Para Aragón han vuelto los tiempos del déficit de inversión pública. Durante decenios, esta Comunidad hubo de conformarse con las migajas de los Presupuestos Generales del Estado. Y cuando parecía invertirse esta tendencia sólo era porque algunas infraestructuras (pongamos el AVE) se dejaban muchos kilómetros en nuestro territorio. Aunque su impacto positivo real fuese menor.

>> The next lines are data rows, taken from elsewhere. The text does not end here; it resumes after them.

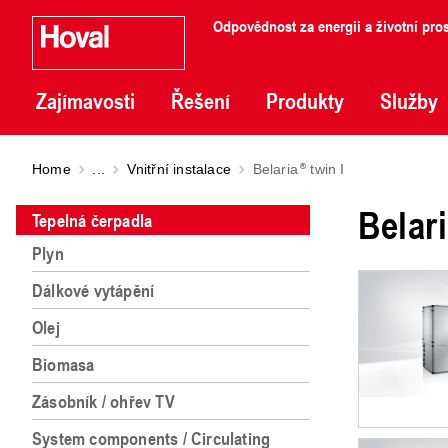
Odpovědnost za energii a životní pros
Zajímavosti
Řešení
Produkty
Služby
Home
...
Vnitřní instalace
Belaria
twin I
Belar
Tepelná čerpadla
Plyn
Dálkové vytápění
Olej
Biomasa
Zásobník / ohřev TV
System components / Circulating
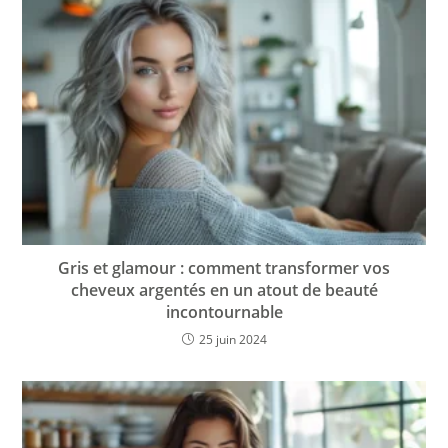
Gris et glamour : comment transformer vos
cheveux argentés en un atout de beauté
incontournable
25 juin 2024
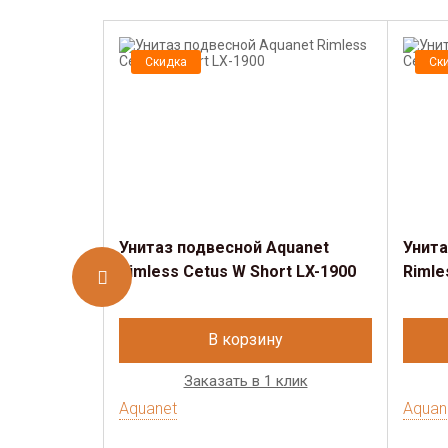
Скидка
Ск
Унитаз подвесной Aquanet
Унита
Rimless Cetus W Short LX-1900
Rimle
В корзину
Заказать в 1 клик
Aquanet
Aquan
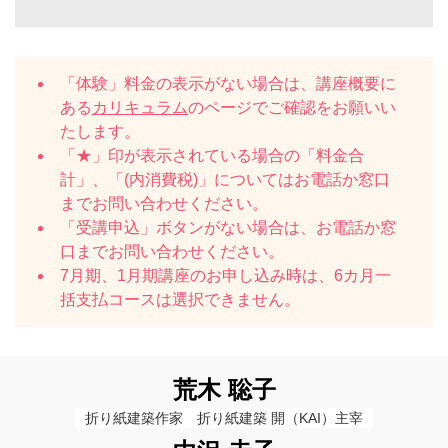
「体験」料金の表示がない場合は、講座概要に
ある
カリキュラム
のページでご確認をお願いい
たします。
「★」印が表示されている場合の「料金合
計」、「(内消費税)」についてはお電話か窓口
までお問い合わせください。
「受講申込」ボタンがない場合は、お電話か窓
口までお問い合わせください。
7月期、1月期講座のお申し込み時は、6カ月一
括支払コースは選択できません。
荒木 聡子
折り紙建築作家　折り紙建築 開（KAI）主宰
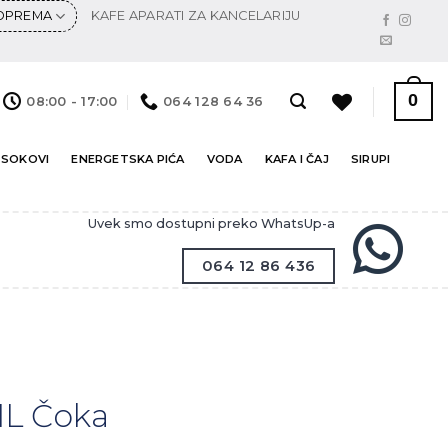
 OPREMA
KAFE APARATI ZA KANCELARIJU
0
08:00 - 17:00
064 128 64 36
 SOKOVI
ENERGETSKA PIĆA
VODA
KAFA I ČAJ
SIRUPI
Uvek smo dostupni preko WhatsUp-a
064 12 86 436
1L Čoka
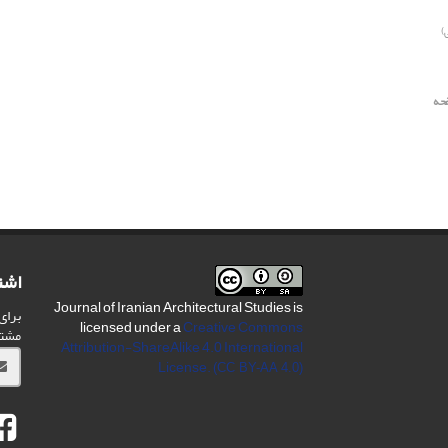
)
2، 1391، صفحه
اشت
Journal of Iranian Architectural Studies is
برای
licensed under a
Creative Commons
مشت
Attribution-ShareAlike 4.0 International
License.
(CC BY-AA 4.0)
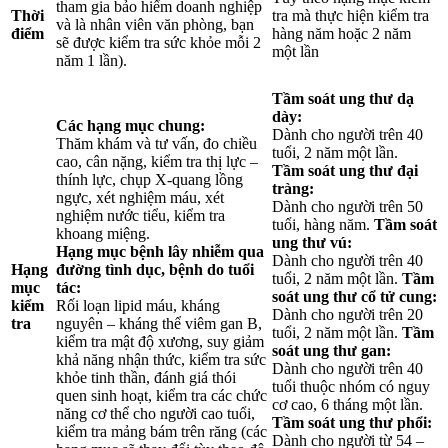
tham gia bảo hiểm doanh nghiệp
Thời
tra mà thực hiện kiểm tra
và là nhân viên văn phòng, bạn
điểm
hàng năm hoặc 2 năm
sẽ được kiểm tra sức khỏe mỗi 2
một lần
năm 1 lần).
Tầm soát ung thư dạ
dày:
Các hạng mục chung:
Dành cho người trên 40
Thăm khám và tư vấn, đo chiều
tuổi, 2 năm một lần.
cao, cân nặng, kiểm tra thị lực –
Tầm soát ung thư đại
thính lực, chụp X-quang lồng
tràng:
ngực, xét nghiệm máu, xét
Dành cho người trên 50
nghiệm nước tiểu, kiểm tra
tuổi, hàng năm.
Tầm soát
khoang miệng.
ung thư vú:
Hạng mục bệnh lây nhiễm qua
Dành cho người trên 40
Hạng
đường tình dục, bệnh do tuổi
tuổi, 2 năm một lần.
Tầm
mục
tác:
soát ung thư cổ tử cung:
kiểm
Rối loạn lipid máu, kháng
Dành cho người trên 20
tra
nguyên – kháng thể viêm gan B,
tuổi, 2 năm một lần.
Tầm
kiểm tra mật độ xương, suy giảm
soát ung thư gan:
khả năng nhận thức, kiểm tra sức
Dành cho người trên 40
khỏe tinh thần, đánh giá thói
tuổi thuộc nhóm có nguy
quen sinh hoạt, kiểm tra các chức
cơ cao, 6 tháng một lần.
năng cơ thể cho người cao tuổi,
Tầm soát ung thư phổi:
kiểm tra mảng bám trên răng (các
Dành cho người từ 54 –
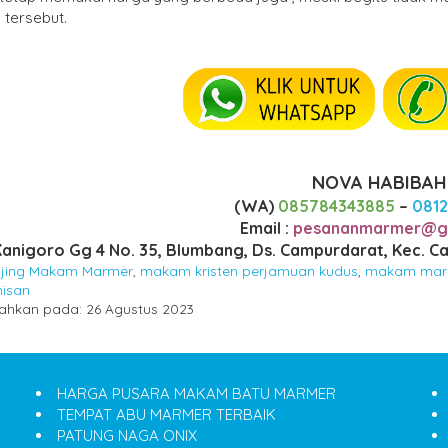
tersebut.
NOVA HABIBAH
(WA)
085784343885
–
081
Email :
pesananmarmer@g
 Kanigoro Gg 4 No. 35, Blumbang, Ds. Campurdarat, Kec. 
ijing Makam Marmer
,
makam kristen perjamuan kudus
,
makam mar
nisan
ahkan pada: 26 Agustus 2023
HARGA PUSARA MAKAM BATU MARMER
TEMPAT ABU MARMER TERBAIK
PATUNG NAGA ONIX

Esta reflexión viene siendo un clásico en el análisis de la realidad aragonesa del último medio siglo. Y se ha complementado con otra circunstancia no menos constatable: la perniciosa tendencia de los gobernantes y las élites sociales a utilizar el dinero que llegaba (cuando la Administración central se mostraba un poco más generosa) en proyectos costosos, absurdos, inútiles y sospechosos. Pero esa es otra historia, homologable con lo habido en los demás territorio de las Españas, con la salvedad, si acaso, del País Vasco. Porque allí sí existe una estrategia a medio y largo plazo asumida por gran parte de la ciudadanía y soportada sobre un régimen fiscal ad hoc y una gestión institucional bastante honesta y eficaz.

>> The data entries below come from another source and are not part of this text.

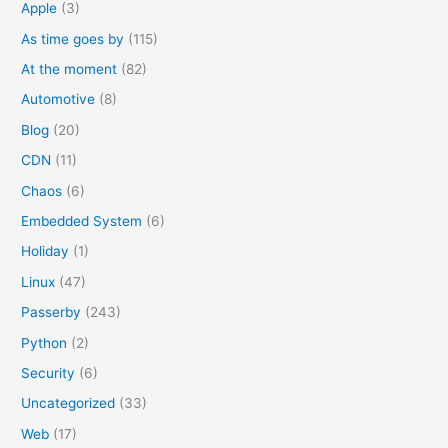
Apple
(3)
r
As time goes by
(115)
:
At the moment
(82)
Automotive
(8)
Blog
(20)
CDN
(11)
Chaos
(6)
Embedded System
(6)
Holiday
(1)
Linux
(47)
Passerby
(243)
Python
(2)
Security
(6)
Uncategorized
(33)
Web
(17)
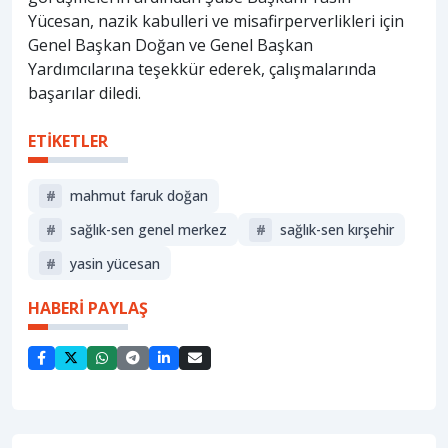
Yücesan, nazik kabulleri ve misafirperverlikleri için
Genel Başkan Doğan ve Genel Başkan
Yardımcılarına teşekkür ederek, çalışmalarında
başarılar diledi.
ETİKETLER
#
mahmut faruk doğan
#
sağlık-sen genel merkez
#
sağlık-sen kırşehir
#
yasin yücesan
HABERİ PAYLAŞ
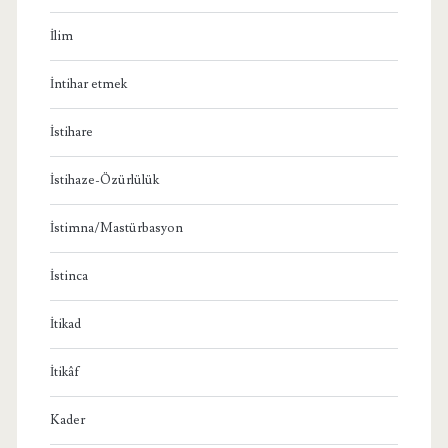
İlim
İntihar etmek
İstihare
İstihaze-Özürlülük
İstimna/Mastürbasyon
İstinca
İtikad
İtikâf
Kader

Aquí, nuestro mejor momento, nuestro único mejor momento en lo que a inversiones públicas se refiere, coincidió con la presidencia de Rodríguez Zapatero. Entonces Madrid pareció reparar en nuestra existencia y entender que era necesario reparar una injusticia de alcance histórico. El dinero llegó como nunca. Y puede ser que el citado llegara a a ser visto por muchos como un jefe de Gobierno nefasto, y que su imagen haya quedado vinculada al estallido de las burbujas (financiera e inmobiliaria) y el arranque de la crisis. Pero Aragón obtuvo de él algunas importantes satisfacciones.

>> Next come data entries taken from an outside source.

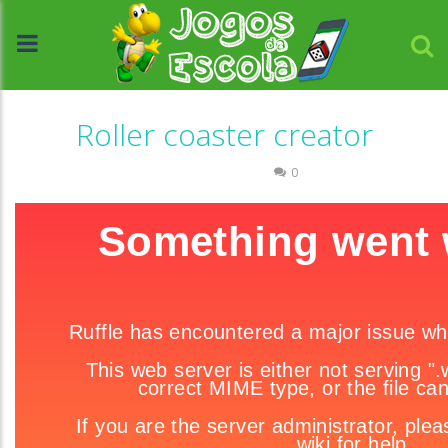
Roller coaster creator
Raciocínio Lógico
0
//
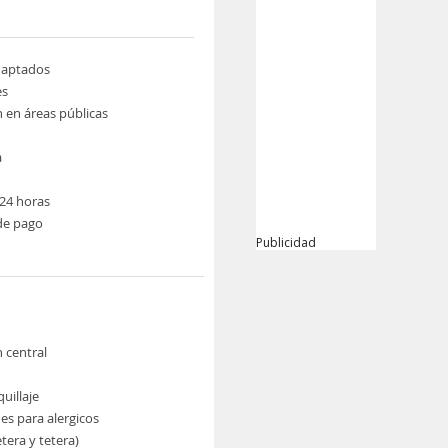
daptados
es
n en áreas públicas
a
24 horas
de pago
Publicidad
n central
uillaje
es para alergicos
etera y tetera)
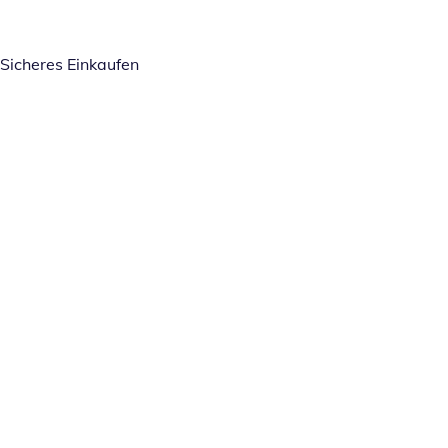
Sicheres Einkaufen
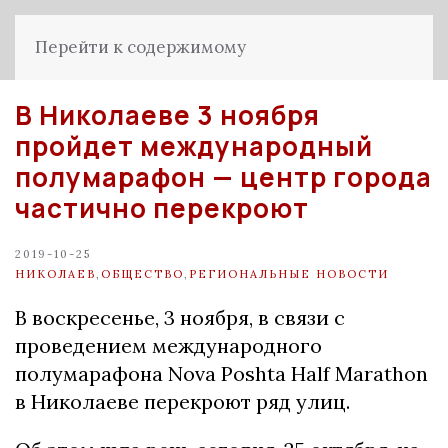
Перейти к содержимому
В Николаеве 3 ноября
пройдет международный
полумарафон — центр города
частично перекроют
2019-10-25
НИКОЛАЕВ
,
ОБЩЕСТВО
,
РЕГИОНАЛЬНЫЕ НОВОСТИ
В воскресенье, 3 ноября, в связи с
проведением международного
полумарафона Nova Poshta Half Marathon
в Николаеве перекроют ряд улиц.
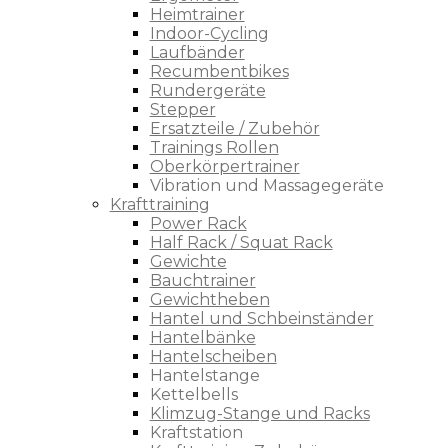
Heimtrainer
Indoor-Cycling
Laufbänder
Recumbentbikes
Rundergeräte
Stepper
Ersatzteile / Zubehör
Trainings Rollen
Oberkörpertrainer
Vibration und Massagegeräte
Krafttraining
Power Rack
Half Rack / Squat Rack
Gewichte
Bauchtrainer
Gewichtheben
Hantel und Schbeinständer
Hantelbänke
Hantelscheiben
Hantelstange
Kettelbells
Klimzug-Stange und Racks
Kraftstation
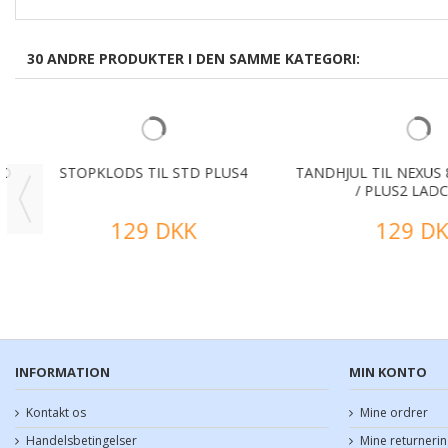
30 ANDRE PRODUKTER I DEN SAMME KATEGORI:
D
STOPKLODS TIL STD PLUS4
TANDHJUL TIL NEXUS 8 
/ PLUS2 LADCY
129 DKK
129 DK
INFORMATION
MIN KONTO
Kontakt os
Mine ordrer
Handelsbetingelser
Mine returnerin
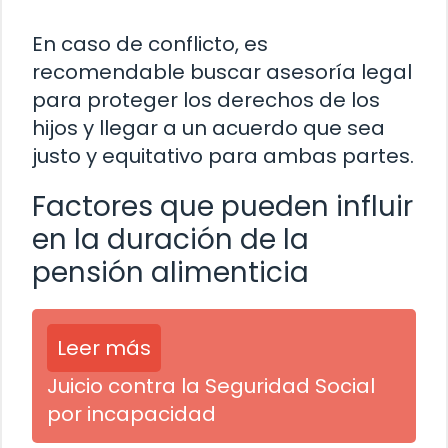
En caso de conflicto, es
recomendable buscar asesoría legal
para proteger los derechos de los
hijos y llegar a un acuerdo que sea
justo y equitativo para ambas partes.
Factores que pueden influir
en la duración de la
pensión alimenticia
Leer más
Juicio contra la Seguridad Social
por incapacidad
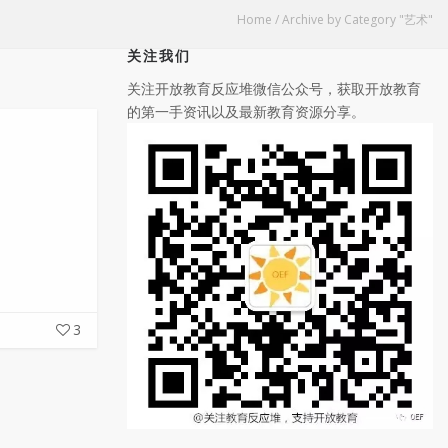
Home
/
Archive by Category "艺术"
关注我们
关注开放教育反应堆微信公众号，获取开放教育
的第一手资讯以及最新教育资源分享。
3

Luego... lo de siempre. El PP parte de una lógica muy simple: los aragoneses, como el resto de la España interior, han de votar derecha de manera natural, sin contraprestaciones ni mejores tratos. Así, cuando Rajoy recibe al bueno de Aliaga, ya sabe que con dos palmaditas y algún paripé la Tierra Noble está servida. Y a otra cosa, mariposa.